Ya venía siendo hora
Su gran virtud está en normalizar el protagonismo homosexual dentro de un género, el de la comedia de adolescentes

CON AMOR, SIMON
Dirección: Greg Berlanti.
Intérpretes: Nick Robinson, Jennifer Garner, Josh Duhamel, Katheron Langford.
Género: comedia. Estados Unidos, 2018.
Duración: 110 minutos.
En un lúcido momento de Con amor, Simon, el protagonista se interroga sobre la arbitrariedad que, durante tanto tiempo, ha obligado a la identidad homosexual a pasar por el fatigoso trámite de la salida del armario. ¿Qué ocurriría si fuesen los heterosexuales los que tuviesen que pasar por eso? Una serie de breves escenas muestra a los miembros del círculo de amigos del narrador confesando su heteronormatividad a sus respectivas familias, como si fuese un secreto vergonzante. Es un afortunado juego de inversiones que, de una manera puramente intuitiva y sin que se delate eco cinéfilo alguno, recuerda a las estrategias paradójicas que Luis Buñuel y Jean-Claude Carrière orquestaron en su insuperable El fantasma de la libertad (1974): una brillante manera de ilustrar el absurdo de imponer sobre algo tan libre como el deseo el yugo de la convención social. Y, por extensión, una extraordinaria estrategia para evidenciar la anómala –o casi monstruosa- situación que, durante décadas, ha condenado al personaje homosexual a ser, salvo excepciones, el contrapunto o secundario cómico en un género tan popular como la comedia de instituto.

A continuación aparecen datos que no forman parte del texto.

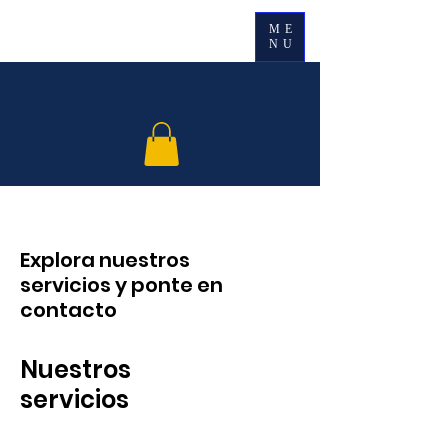
ME
NU
Explora nuestros
servicios y ponte en
contacto
Nuestros
servicios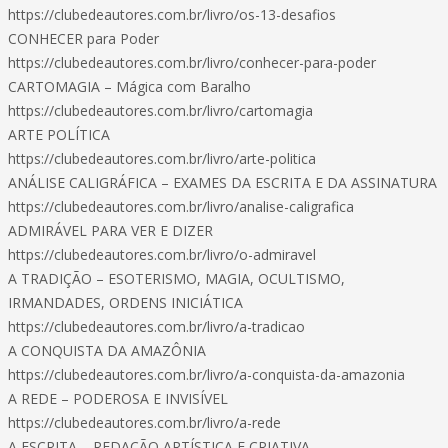
https://clubedeautores.com.br/livro/os-13-desafios
CONHECER para Poder
https://clubedeautores.com.br/livro/conhecer-para-poder
CARTOMAGIA – Mágica com Baralho
https://clubedeautores.com.br/livro/cartomagia
ARTE POLÍTICA
https://clubedeautores.com.br/livro/arte-politica
ANÁLISE CALIGRÁFICA – EXAMES DA ESCRITA E DA ASSINATURA
https://clubedeautores.com.br/livro/analise-caligrafica
ADMIRÁVEL PARA VER E DIZER
https://clubedeautores.com.br/livro/o-admiravel
A TRADIÇÃO – ESOTERISMO, MAGIA, OCULTISMO,
IRMANDADES, ORDENS INICIÁTICA
https://clubedeautores.com.br/livro/a-tradicao
A CONQUISTA DA AMAZÔNIA
https://clubedeautores.com.br/livro/a-conquista-da-amazonia
A REDE – PODEROSA E INVISÍVEL
https://clubedeautores.com.br/livro/a-rede
A ESCRITA – REDAÇÃO ARTÍSTICA E CRIATIVA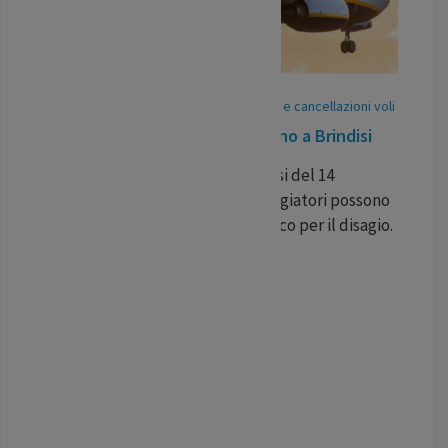
07
May
/
25
-
Pubblicato In:
Ritardi voli e cancellazioni voli
Volo in ritardo Ryanair da Torino a Brindisi
Il volo Ryanair da Torino a Brindisi del 14
aprile ha subito un ritardo. I viaggiatori possono
richiedere un rimborso economico per il disagio.
...
LEGGI TUTTO
1
2
>
>|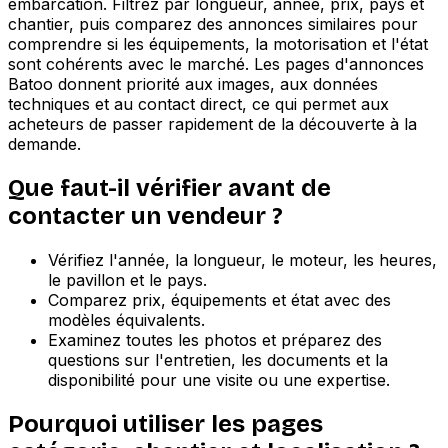
embarcation. Filtrez par longueur, année, prix, pays et
chantier, puis comparez des annonces similaires pour
comprendre si les équipements, la motorisation et l'état
sont cohérents avec le marché. Les pages d'annonces
Batoo donnent priorité aux images, aux données
techniques et au contact direct, ce qui permet aux
acheteurs de passer rapidement de la découverte à la
demande.
Que faut-il vérifier avant de
contacter un vendeur ?
Vérifiez l'année, la longueur, le moteur, les heures,
le pavillon et le pays.
Comparez prix, équipements et état avec des
modèles équivalents.
Examinez toutes les photos et préparez des
questions sur l'entretien, les documents et la
disponibilité pour une visite ou une expertise.
Pourquoi utiliser les pages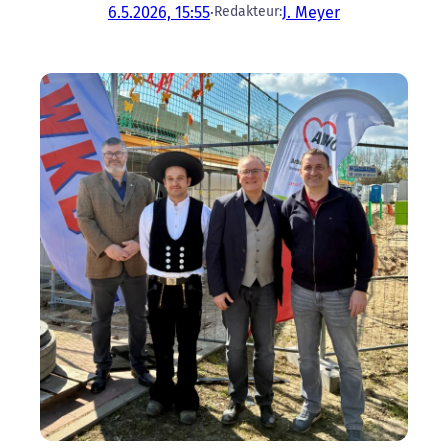
6.5.2026, 15:55
·
J. Meyer
Redakteur: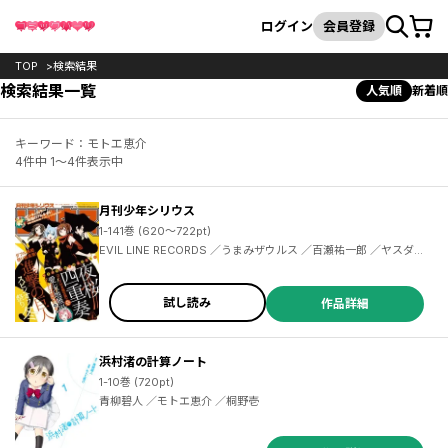
カート
検索
ログイン
会員登録
TOP
検索結果
検索結果一覧
人気順
新着順
キーワード：モトエ恵介
4件中 1～4件表示中
月刊少年シリウス
1-141巻 (620～722pt)
EVIL LINE RECORDS ／うまみザウルス ／百瀬祐一郎 ／ヤスダスズヒト ／伏瀬 ／茶々 ／杉本萌 ／清水茜 ／弐瓶勉 ／光永康則 ／沙村広明 ／土田陸 ／割田コマ ／蟹江鉄史 ／馬場康誌 ／加茂セイ ／刀坂アキラ ／遠山えま ／カトウコトノ ／柿原優子 ／ヤス ／川上泰樹 ／高田裕三 ／横田卓馬 ／イダタツヒコ ／士貴智志 ／虎走かける ／タツオ ／柴 ／神楽坂淳 ／雷蔵 ／荒木光 ／香月日輪 ／深山和香 ／戸野タエ ／リカチ ／MAGES. ／Chiyo St.Inc ／園心ふつう ／梅原英司
試し読み
作品詳細
浜村渚の計算ノート
1-10巻 (720pt)
青柳碧人 ／モトエ恵介 ／桐野壱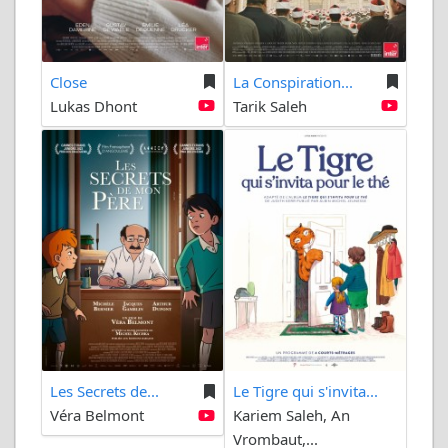
Close
La Conspiration...
Lukas Dhont
Tarik Saleh
Les Secrets de...
Le Tigre qui s'invita...
Véra Belmont
Kariem Saleh, An
Vrombaut,...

Tercer largometraje de Greg Berlanti, Con amor, Simon, basada en una novela de Becky Albertalli, es uno de esos raros trabajos cuya naturaleza convencional juega definitivamente a favor, porque su gran virtud no es otra que la de normalizar el protagonismo homosexual dentro de un género que ha construido su imaginario sin detectar otro margen de diferencia que el que separa al nerd del integrado. La película incluso otorga dignidad a un secundario de desaforada pluma. El modo en que los manuales de guion tiranizan la ficción mainstream matiza los logros al imponer un cierre de todas sus líneas narrativas, que convierte el tercer acto en algo excesivamente aparatoso. Hasta llegar ahí todo funciona. Y no se omiten claroscuros.